3 - Sempre que o candidato a responsável pelo acolhimento familiar seja candidato à adoção, é exigida uma especial avaliação técnica tendo em vista a garantia do superior interesse da criança e do jovem.

Artigo 23.º

[...]

1 - [...]

a)

[...]

b)

[...]

c)

[...]

d)

[...]

e)

[...]

f)

[...]

g)

[...]

h)

[...]

i)

[...]

j)

[...]

k)

[...]

l)

[...]

m)

[...]

n)

[...]

o)

[...]

p)

[...]

q)

A permanecer na família de acolhimento e por ela ser adotada, sempre que seja determinada medida de adotabilidade, em estrito respeito pelo princípio enunciado na alínea g) do artigo 4.º da LPCJP e pelo superior interesse da criança e do jovem.

2 - [...]

3 - [...]

Artigo 27.º

[...]

1 - [...]

2 - [...]

3 - [...]

a)

[...]

b)

[...]

c)

[...]

d)

[...]

e)

[...]

f)

[...]

g)

[...]

h)

Manter contacto com a criança e jovem após a cessação da medida de acolhimento familiar sempre que corresponda ao superior interesse da criança.

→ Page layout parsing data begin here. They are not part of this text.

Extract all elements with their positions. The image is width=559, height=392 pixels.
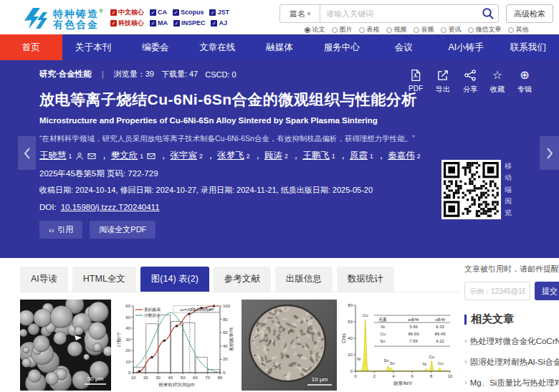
search-field-select[interactable]: 篇名▾ bbox=[280, 4, 320, 23]
svg-text:0: 0 bbox=[354, 374, 357, 378]
svg-text:30: 30 bbox=[156, 376, 161, 380]
author-link[interactable]: 张梦飞2 bbox=[217, 150, 264, 162]
read-fulltext-pdf-button[interactable]: 阅读全文PDF bbox=[90, 221, 156, 239]
svg-text:Sn: Sn bbox=[380, 339, 385, 343]
nav-about[interactable]: 关于本刊 bbox=[62, 34, 125, 60]
svg-text:8: 8 bbox=[430, 374, 433, 378]
tab-html-fulltext[interactable]: HTML全文 bbox=[72, 267, 136, 292]
tab-statistics[interactable]: 数据统计 bbox=[337, 267, 394, 292]
nav-service-center[interactable]: 服务中心 bbox=[310, 34, 373, 60]
checkbox-icon: ✓ bbox=[110, 20, 117, 27]
badge-ma: ✓MA bbox=[150, 18, 168, 29]
album-action[interactable]: ⊕ 专辑 bbox=[517, 69, 532, 95]
chevron-right-icon bbox=[546, 147, 553, 160]
person-icon[interactable] bbox=[75, 152, 84, 161]
badge-zhongwenhexin: ✓中文核心 bbox=[110, 7, 144, 18]
nav-editorial-board[interactable]: 编委会 bbox=[124, 34, 186, 60]
views-count: 浏览量：39 bbox=[114, 69, 154, 80]
mail-icon[interactable] bbox=[87, 152, 96, 161]
svg-text:粉末粒径区间/μm: 粉末粒径区间/μm bbox=[159, 382, 195, 388]
pdf-action[interactable]: PDF bbox=[408, 69, 423, 95]
radio-icon bbox=[359, 27, 365, 33]
svg-text:累积频率/%: 累积频率/% bbox=[229, 327, 234, 351]
nav-media[interactable]: 融媒体 bbox=[249, 34, 311, 60]
author-link[interactable]: 顾涛2 bbox=[264, 150, 302, 162]
nav-conference[interactable]: 会议 bbox=[373, 34, 435, 60]
site-logo[interactable]: 特种铸造® 有色合金 bbox=[22, 6, 103, 30]
email-field[interactable] bbox=[464, 282, 530, 300]
tab-references[interactable]: 参考文献 bbox=[214, 267, 271, 292]
nav-articles-online[interactable]: 文章在线 bbox=[186, 34, 249, 60]
radio-icon bbox=[386, 27, 392, 33]
author-link[interactable]: 樊文欣1 bbox=[111, 150, 171, 162]
scope-qita[interactable]: 其他 bbox=[508, 25, 529, 34]
mail-icon[interactable] bbox=[147, 152, 156, 161]
svg-text:86.69: 86.69 bbox=[408, 332, 419, 336]
scope-shipin[interactable]: 视频 bbox=[386, 25, 407, 34]
svg-text:80: 80 bbox=[348, 303, 353, 307]
carousel-next-button[interactable] bbox=[540, 136, 559, 170]
banner-buttons: ‹›引用 阅读全文PDF bbox=[39, 221, 559, 239]
article-category[interactable]: 研究·合金性能 bbox=[39, 69, 92, 80]
submit-button[interactable]: 提交 bbox=[535, 282, 559, 300]
doi-link[interactable]: 10.15980/j.tzzz.T20240411 bbox=[61, 203, 160, 211]
tab-strip: AI导读 HTML全文 图(14) 表(2) 参考文献 出版信息 数据统计 bbox=[20, 267, 459, 292]
svg-text:0: 0 bbox=[350, 369, 353, 373]
figure-eds-spectrum-thumbnail[interactable]: 0246810020406080能量/keVCntsNiCuSnSnNiCuCu… bbox=[341, 300, 459, 391]
related-articles-title: 相关文章 bbox=[471, 312, 514, 326]
related-article-link[interactable]: ›Mg、Si质量比与热处理对压铸Al... bbox=[464, 378, 559, 388]
scope-biaoge[interactable]: 表格 bbox=[359, 25, 380, 34]
tab-publication-info[interactable]: 出版信息 bbox=[275, 267, 333, 292]
export-icon bbox=[436, 69, 449, 82]
tab-figures-tables[interactable]: 图(14) 表(2) bbox=[140, 267, 209, 292]
author-link[interactable]: 王晓慧1 bbox=[39, 150, 111, 162]
cscd-count: CSCD: 0 bbox=[205, 70, 236, 79]
svg-text:10: 10 bbox=[131, 376, 136, 380]
radio-icon bbox=[441, 27, 446, 33]
share-action[interactable]: 分享 bbox=[463, 69, 477, 95]
nav-home[interactable]: 首页 bbox=[0, 34, 62, 60]
svg-text:Sn: Sn bbox=[383, 358, 388, 363]
scope-weixin[interactable]: 微信文章 bbox=[468, 25, 502, 34]
downloads-count: 下载量: 47 bbox=[161, 69, 198, 80]
author-link[interactable]: 原霞1 bbox=[350, 150, 388, 162]
svg-text:4.22: 4.22 bbox=[436, 339, 444, 343]
scope-zixun[interactable]: 资讯 bbox=[441, 25, 462, 34]
main-content: AI导读 HTML全文 图(14) 表(2) 参考文献 出版信息 数据统计 50… bbox=[0, 258, 559, 392]
svg-text:6.33: 6.33 bbox=[436, 325, 444, 329]
figure-sem-powder-thumbnail[interactable]: 50 μm bbox=[20, 300, 111, 391]
search-icon[interactable] bbox=[482, 7, 494, 20]
nav-ai-assistant[interactable]: AI小铸手 bbox=[435, 34, 497, 60]
related-article-link[interactable]: ›热处理对微合金化CoCrNiFe₂高... bbox=[464, 336, 559, 347]
figure-size-histogram-thumbnail[interactable]: 1020304050607080010203040506002040608010… bbox=[115, 300, 237, 391]
author-link[interactable]: 王鹏飞1 bbox=[302, 150, 350, 162]
tab-ai-digest[interactable]: AI导读 bbox=[20, 267, 68, 292]
svg-text:50 μm: 50 μm bbox=[87, 376, 104, 382]
export-action[interactable]: 导出 bbox=[436, 69, 450, 95]
svg-text:40: 40 bbox=[168, 376, 173, 380]
advanced-search-button[interactable]: 高级检索 bbox=[506, 4, 553, 23]
code-brackets-icon: ‹› bbox=[49, 226, 54, 234]
badge-inspec: ✓INSPEC bbox=[173, 18, 206, 29]
author-link[interactable]: 张宇宸2 bbox=[170, 150, 217, 162]
svg-text:60: 60 bbox=[223, 330, 228, 335]
svg-text:Cu: Cu bbox=[429, 355, 434, 359]
pdf-file-icon bbox=[409, 69, 422, 82]
carousel-prev-button[interactable] bbox=[18, 136, 36, 170]
svg-text:wB/%: wB/% bbox=[408, 317, 419, 322]
scope-yinpin[interactable]: 音频 bbox=[414, 25, 434, 34]
related-article-link[interactable]: ›固溶处理对耐热Al-Si合金组织及... bbox=[464, 357, 559, 368]
favorite-action[interactable]: ☆ 收藏 bbox=[490, 69, 505, 95]
svg-text:100: 100 bbox=[223, 304, 231, 308]
author-link[interactable]: 秦嘉伟2 bbox=[388, 150, 420, 162]
sidebar: 文章被引用时，请邮件提醒。 提交 相关文章 ›热处理对微合金化CoCrNiFe₂… bbox=[459, 258, 559, 392]
cite-button[interactable]: ‹›引用 bbox=[39, 221, 82, 239]
scope-tupian[interactable]: 图片 bbox=[332, 25, 353, 34]
scope-lunwen[interactable]: 论文 bbox=[305, 25, 325, 34]
figure-sem-particle-thumbnail[interactable]: 10 μm bbox=[242, 300, 337, 391]
mobile-qr-block: 移动端阅览 bbox=[441, 160, 512, 219]
nav-contact[interactable]: 联系我们 bbox=[497, 34, 559, 60]
svg-text:40: 40 bbox=[223, 344, 228, 348]
radio-icon bbox=[305, 27, 310, 33]
search-input[interactable] bbox=[320, 4, 499, 23]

4 - Às famílias de acolhimento pode ser concedido o direito a adotar a criança ou jovem acolhido, no estrito respeito pelo princípio enunciado na alínea g) do artigo 4.º da LPCJP e sempre que corresponda ao superior interesse da criança e do jovem.»

Artigo 4.º

Candidatura a família de acolhimento

O Governo altera a Portaria n.º 278-A/2020, de 4 de dezembro, que define os termos, condições e procedimentos do processo de candidatura, seleção, formação e avaliação das famílias de acolhimento, para possibilitar que pessoas ou famílias candidatas à adoção possam ser candidatas a família de acolhimento nas condições previstas no artigo 46.º da Lei n.º 147/99, de 1 de setembro.

Artigo 5.º

Norma revogatória

São revogados:

a)

O n.º 5 do artigo 26.º da Lei n.º 147/99, de 1 de setembro;

b)

O n.º 3 do artigo 12.º e a alínea b) do n.º 1 do artigo 14.º do Decreto-Lei n.º 139/2019, de 16 de setembro.

Artigo 6.º

Entrada em vigor

A presente lei entra em vigor com o Orçamento do Estado subsequente à data da sua aprovação.

Aprovada em 14 de março de 2025.

O Presidente da Assembleia da República, José Pedro Aguiar Branco.

Promulgada em 21 de março de 2025.

Publique-se.

O Presidente da República, Marcelo Rebelo de Sousa.

Referendada em 24 de março de 2025.

O Primeiro-Ministro, Luís Montenegro.